■ What needs to be done ■
Extract the text of every entry below exactly; leave images out.

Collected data
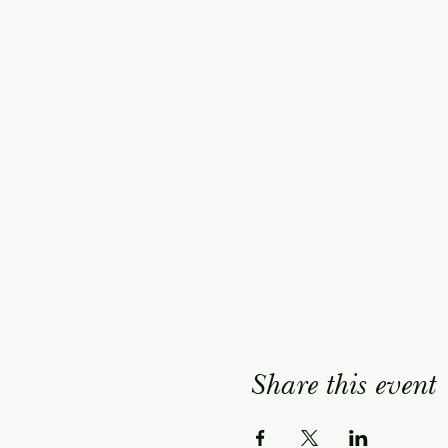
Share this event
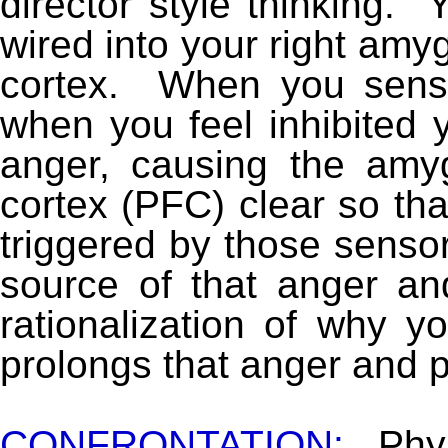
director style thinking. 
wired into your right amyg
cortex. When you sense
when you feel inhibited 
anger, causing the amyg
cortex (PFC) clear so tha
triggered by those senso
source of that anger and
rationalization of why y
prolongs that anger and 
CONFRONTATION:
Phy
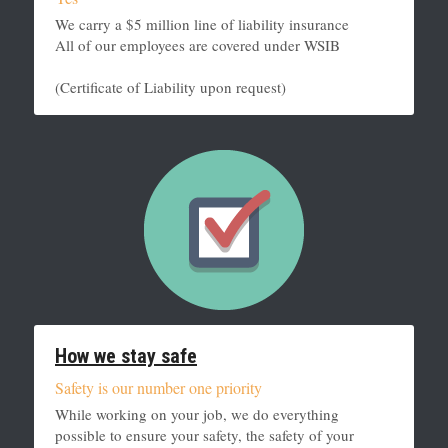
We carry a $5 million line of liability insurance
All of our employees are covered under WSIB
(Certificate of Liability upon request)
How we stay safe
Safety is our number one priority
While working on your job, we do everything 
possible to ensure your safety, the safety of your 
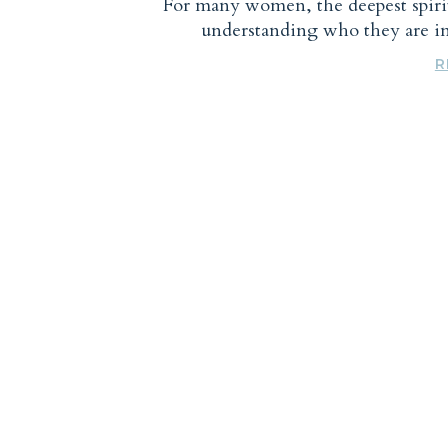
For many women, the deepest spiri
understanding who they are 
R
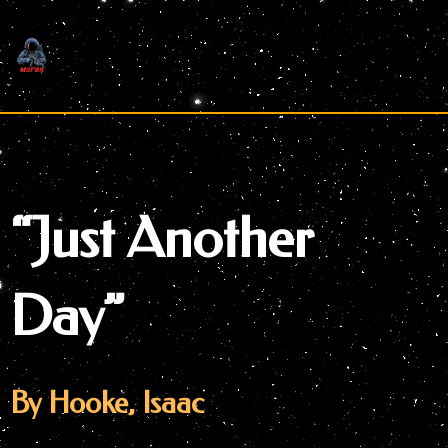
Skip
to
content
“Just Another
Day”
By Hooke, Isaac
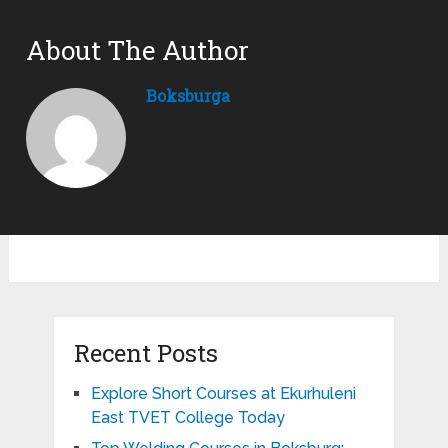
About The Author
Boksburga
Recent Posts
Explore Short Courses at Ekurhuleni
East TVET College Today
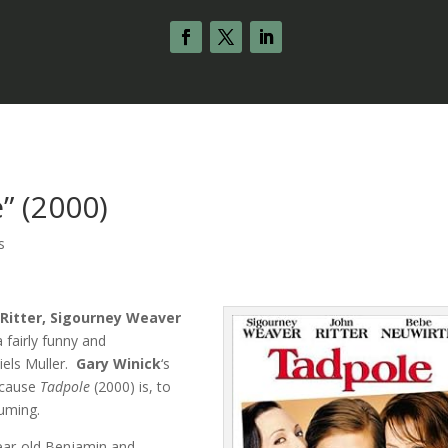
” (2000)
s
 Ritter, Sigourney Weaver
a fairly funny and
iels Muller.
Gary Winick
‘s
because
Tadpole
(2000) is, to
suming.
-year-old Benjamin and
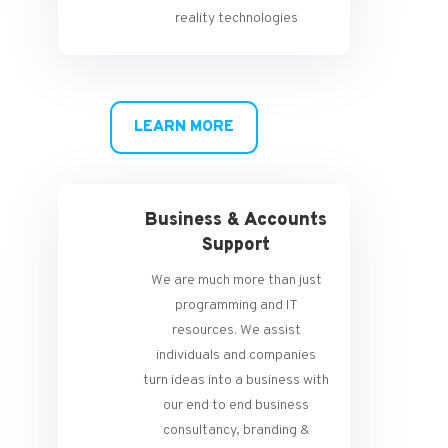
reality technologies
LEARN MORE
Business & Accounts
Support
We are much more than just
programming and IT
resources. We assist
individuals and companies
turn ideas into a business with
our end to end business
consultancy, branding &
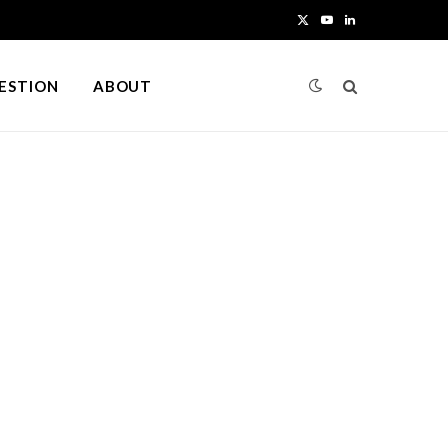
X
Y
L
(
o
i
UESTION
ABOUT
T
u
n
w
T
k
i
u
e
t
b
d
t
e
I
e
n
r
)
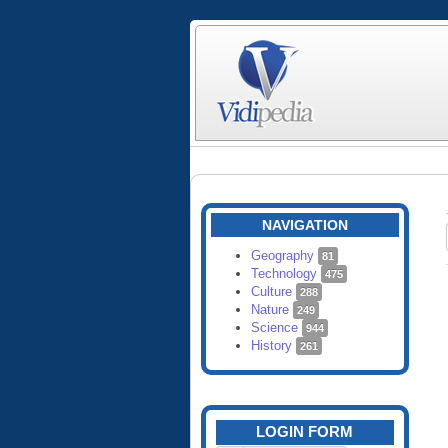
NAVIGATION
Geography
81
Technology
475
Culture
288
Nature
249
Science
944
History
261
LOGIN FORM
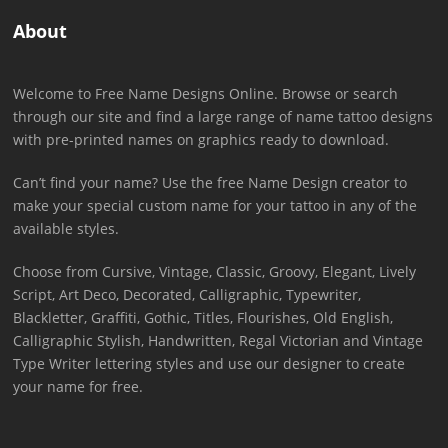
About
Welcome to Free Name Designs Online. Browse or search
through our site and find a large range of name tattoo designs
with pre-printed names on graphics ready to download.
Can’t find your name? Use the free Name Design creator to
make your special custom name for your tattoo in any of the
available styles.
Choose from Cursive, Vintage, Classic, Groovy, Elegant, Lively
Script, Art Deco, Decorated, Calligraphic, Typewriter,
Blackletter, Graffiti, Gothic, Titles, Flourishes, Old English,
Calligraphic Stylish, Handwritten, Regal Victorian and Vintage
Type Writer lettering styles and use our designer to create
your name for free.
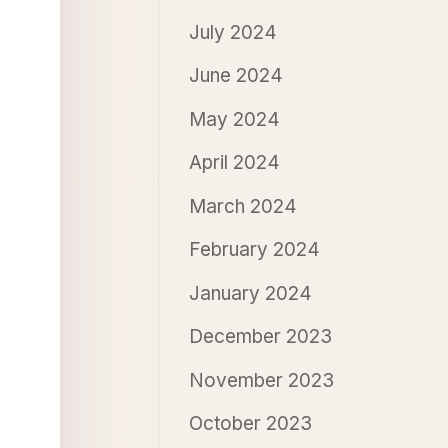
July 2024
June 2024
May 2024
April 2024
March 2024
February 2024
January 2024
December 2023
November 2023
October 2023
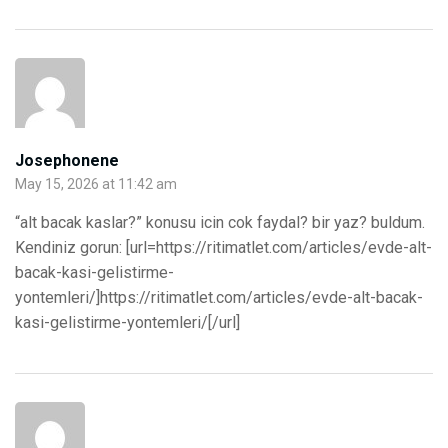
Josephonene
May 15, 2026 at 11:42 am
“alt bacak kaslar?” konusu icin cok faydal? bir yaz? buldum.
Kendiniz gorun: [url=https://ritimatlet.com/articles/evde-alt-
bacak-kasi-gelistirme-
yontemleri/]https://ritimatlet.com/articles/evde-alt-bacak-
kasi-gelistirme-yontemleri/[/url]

■ Result for this exercise ■
Share this event
director style thinking. 
wired into your right amyg
cortex. When you sense
when you feel inhibited 
anger, causing the amyg
cortex (PFC) clear so tha
triggered by those senso
source of that anger and
rationalization of why y
prolongs that anger and 
CONFRONTATION:
Phy
We carry a $5 million line of liability insurance
All of our employees are covered under WSIB
(Certificate of Liability upon request)
How we stay safe
Safety is our number one priority
While working on your job, we do everything 
possible to ensure your safety, the safety of your 
For many women, the deepest spiri
understanding who they are 
R
Skip
to
content
“Just Another
Day”
By Hooke, Isaac
About The Author
Boksburga
Recent Posts
Explore Short Courses at Ekurhuleni
East TVET College Today
” (2000)
s
 Ritter, Sigourney Weaver
a fairly funny and
iels Muller.
Gary Winick
‘s
because
Tadpole
(2000) is, to
suming.
-year-old Benjamin and
reality technologies
LEARN MORE
Business & Accounts
Support
We are much more than just
programming and IT
resources. We assist
individuals and companies
turn ideas into a business with
our end to end business
consultancy, branding &
X
Y
L
(
o
i
UESTION
ABOUT
T
u
n
w
T
k
i
u
e
t
b
d
t
e
I
e
n
r
)
NAVIGATION
Geography
81
Technology
475
Culture
288
Nature
249
Science
944
History
261
LOGIN FORM
About
Welcome to Free Name Designs Online. Browse or search
through our site and find a large range of name tattoo designs
with pre-printed names on graphics ready to download.
Can’t find your name? Use the free Name Design creator to
make your special custom name for your tattoo in any of the
available styles.
Choose from Cursive, Vintage, Classic, Groovy, Elegant, Lively
Script, Art Deco, Decorated, Calligraphic, Typewriter,
Blackletter, Graffiti, Gothic, Titles, Flourishes, Old English,
Calligraphic Stylish, Handwritten, Regal Victorian and Vintage
Type Writer lettering styles and use our designer to create
your name for free.
July 2024
June 2024
May 2024
April 2024
March 2024
February 2024
January 2024
December 2023
November 2023
October 2023
Josephonene
May 15, 2026 at 11:42 am
“alt bacak kaslar?” konusu icin cok faydal? bir yaz? buldum.
Kendiniz gorun: [url=https://ritimatlet.com/articles/evde-alt-
bacak-kasi-gelistirme-
yontemleri/]https://ritimatlet.com/articles/evde-alt-bacak-
kasi-gelistirme-yontemleri/[/url]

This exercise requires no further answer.